Targeted Antibody & Protein-Based Therapeutics

Personalized medicine promises advancements in healthcare by emphasizing early diagnosis of disease, more accurate disease classification and targeted, rather than systemic treatments. These goals are increasingly within reach thanks to the use of immunoassays to detect and classify diseases and the emergence of targeted therapies, many of which rely on nanoplatforms. A central element of many immunoassays and targeted therapies is the use of antibodies or other protein-based targeting ligands. In order to utilize targeting ligands, they frequently need to be conjugated to solid supports, as in the case of immunoassays, nanoparticles, as is increasingly the case with therapeutic or diagnostic payloads, or other functional moieities (e.g. proteins, drugs, etc.). While ideal conjugation methods should possess several features, including biocompatibility, high efficiency, site-specificity, and broad applicability, most existing conjugation methods unfortunately do not meet these requirements. To overcome this challenge, we recently created a suite of bioconjugation techniques that allow for the site-specific and efficient (~100%) attachment of targeting ligands to solid supports, nanoparticles, drugs (e.g. antibody-drug conjugates), or additional targeting ligands (e.g. bispecific antibodies). Our approaches are simple, rapid, scalable and can be used with any targeting ligands ranging in size from a peptide to a full-length antibody. Our lab is now utilizing these tools to create next-generation biologics, including tools for intracellular antibody delivery, T cell redirecting antibodies, and site-specific antibody-drug conjugates. Below are several representative publications:

1) Wang, H.H., Tsourkas, A. (2019) Cytosolic delivery of inhibitory antibodies with cationic lipids. Proceedings of the National Academy of Science, 116(44), 22132-22139. PMCID:PMC6825285.
2) Greineder, C.F., Villa, C.H., Walsh, L.R., Kiseleva, R., Hood, E.D., Khoshnejad, M., Warden-Rothman, R., Tsourkas, A., Muzykantov, V.R. (2018). Site-specific modification of single-chain antibody fragments for bioconjugation and vascular immunotargeting. Bioconjugate Chemistry, 29(1), 56-66.
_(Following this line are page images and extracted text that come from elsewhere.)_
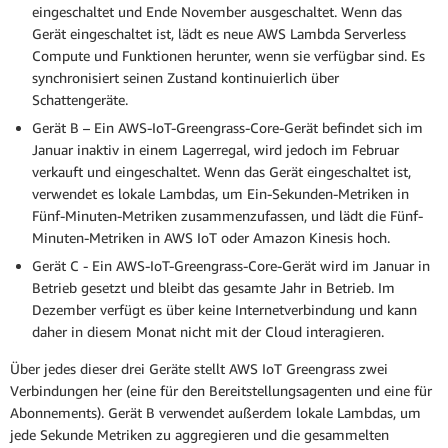
eingeschaltet und Ende November ausgeschaltet. Wenn das
Gerät eingeschaltet ist, lädt es neue AWS Lambda Serverless
Compute und Funktionen herunter, wenn sie verfügbar sind. Es
synchronisiert seinen Zustand kontinuierlich über
Schattengeräte.
Gerät B – Ein AWS-IoT-Greengrass-Core-Gerät befindet sich im
Januar inaktiv in einem Lagerregal, wird jedoch im Februar
verkauft und eingeschaltet. Wenn das Gerät eingeschaltet ist,
verwendet es lokale Lambdas, um Ein-Sekunden-Metriken in
Fünf-Minuten-Metriken zusammenzufassen, und lädt die Fünf-
Minuten-Metriken in AWS IoT oder Amazon Kinesis hoch.
Gerät C - Ein AWS-IoT-Greengrass-Core-Gerät wird im Januar in
Betrieb gesetzt und bleibt das gesamte Jahr in Betrieb. Im
Dezember verfügt es über keine Internetverbindung und kann
daher in diesem Monat nicht mit der Cloud interagieren.
Über jedes dieser drei Geräte stellt AWS IoT Greengrass zwei
Verbindungen her (eine für den Bereitstellungsagenten und eine für
Abonnements). Gerät B verwendet außerdem lokale Lambdas, um
jede Sekunde Metriken zu aggregieren und die gesammelten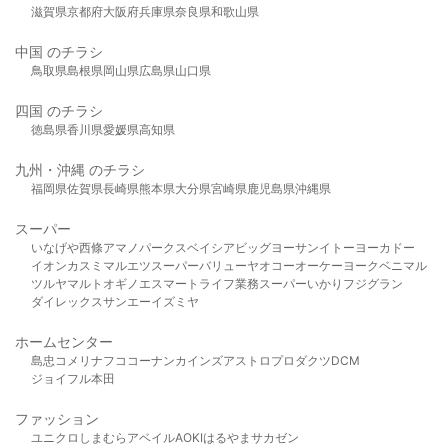
滋賀県
京都府
大阪府
兵庫県
奈良県
和歌山県
中国 のチラシ
鳥取県
島根県
岡山県
広島県
山口県
四国 のチラシ
徳島県
香川県
愛媛県
高知県
九州・沖縄 のチラシ
福岡県
佐賀県
長崎県
熊本県
大分県
宮崎県
鹿児島県
沖縄県
スーパー
いなげや
西條
アマノパークス
ベイシア
ビッグヨーサン
イトーヨーカドー
イオン
カスミ
マルエツ
スーパーバリュー
ヤオコー
オーケー
ヨークベニマル
ツルヤ
マルト
オギノ
エスマート
ライフ
業務スーパー
いかり
フジグラン
ダイレックス
サンエー
イズミヤ
ホームセンター
島忠
コメリ
ナフコ
コーナン
カインズ
アストロプロダクツ
DCM
ジョイフル本田
ファッション
ユニクロ
しまむら
アベイル
AOKI
はるやま
サカゼン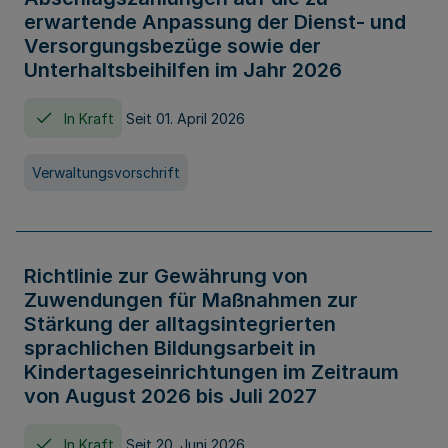
erwartende Anpassung der Dienst- und
Versorgungsbezüge sowie der
Unterhaltsbeihilfen im Jahr 2026
In Kraft
Seit 01. April 2026
Verwaltungsvorschrift
Richtlinie zur Gewährung von
Zuwendungen für Maßnahmen zur
Stärkung der alltagsintegrierten
sprachlichen Bildungsarbeit in
Kindertageseinrichtungen im Zeitraum
von August 2026 bis Juli 2027
In Kraft
Seit 20. Juni 2026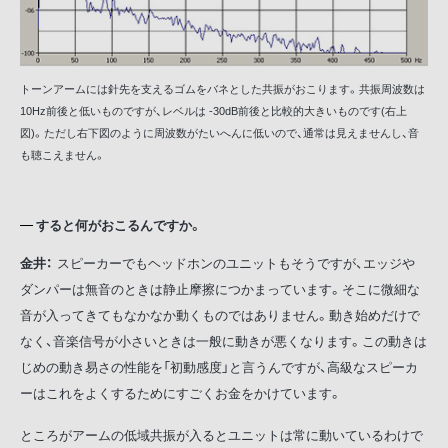
トーンアームには針先を支えるゴムをバネとした共振がおこります。共振周波数は
10Hz前後と低いものですが、レベルは -30dB前後と比較的大きいものです(右上
図)。ただし右下図のように周波数がたいへんに低いので、通常は見えませんし、音
も聴こえません。
すると何がおこるんですか。
金井：
スピーカーでもヘッドホンのユニットもそうですが、エッジや
ダンパーは無音のときは静止摩擦につかまっています。そこに微細な
音が入ってきてもなかなか動くものではありません。動き始めだけで
なく、音楽信号が小さいときは一般に動きが悪くなります。この動きは
じめの動き易さの性能を「初動感度」と言うんですが、高級なスピーカ
ーはこれをよくするためにすごくお金をかけています。
ところがアームの低域共振が入るとユニットは常に動いているわけで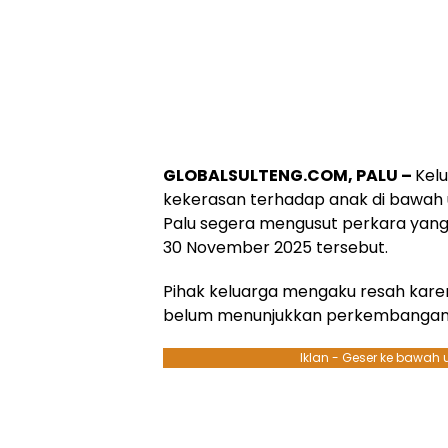
GLOBALSULTENG.COM, PALU –
Kel
kekerasan terhadap anak di bawah
Palu segera mengusut perkara yang 
30 November 2025 tersebut.
Pihak keluarga mengaku resah kar
belum menunjukkan perkembangan y
Iklan - Geser ke bawah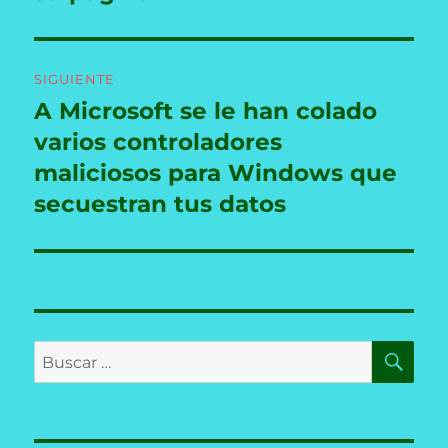
SIGUIENTE
A Microsoft se le han colado
Entrada
siguiente:
varios controladores
maliciosos para Windows que
secuestran tus datos
BU
Buscar
por: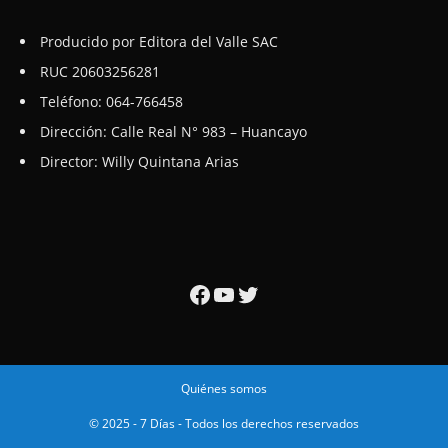
Producido por Editora del Valle SAC
RUC 20603256281
Teléfono: 064-766458
Dirección: Calle Real N° 983 – Huancayo
Director: Willy Quintana Arias
Facebook
YouTube
Twitter
Quiénes somos
© 2025 - 7 Días - Todos los derechos reservados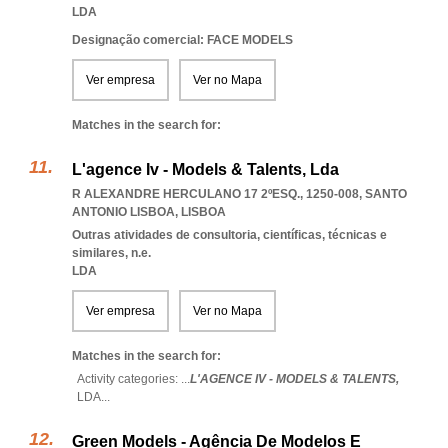
LDA
Designação comercial: FACE MODELS
Ver empresa
Ver no Mapa
Matches in the search for:
L'agence Iv - Models & Talents, Lda
R ALEXANDRE HERCULANO 17 2ºESQ., 1250-008
,
SANTO
ANTONIO LISBOA
,
LISBOA
Outras atividades de consultoria, científicas, técnicas e
similares, n.e.
LDA
Ver empresa
Ver no Mapa
Matches in the search for:
Activity categories: ...
L'AGENCE IV - MODELS & TALENTS,
LDA
...
Green Models - Agência De Modelos E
3) Warden-Rothman, R., Caturegli, I., Popik, V., Tsourkas, A. (2013) Sortase-Tag Expressed Protein Ligation (STEPL): combining protein purification and site-specific bioconjugation into a single step. Analytical Chemistry, 85(22), 11090-11097. PMCID: PMC3843242.
4) Wang*, H.H., Altun*, B., Nwe, K., Tsourkas, A. (2017) Proximity-based sortase-mediated ligation. Angewandte Chemie, 56(19), 5349-5352. (*contributed equally). PMCID:PMC5537000.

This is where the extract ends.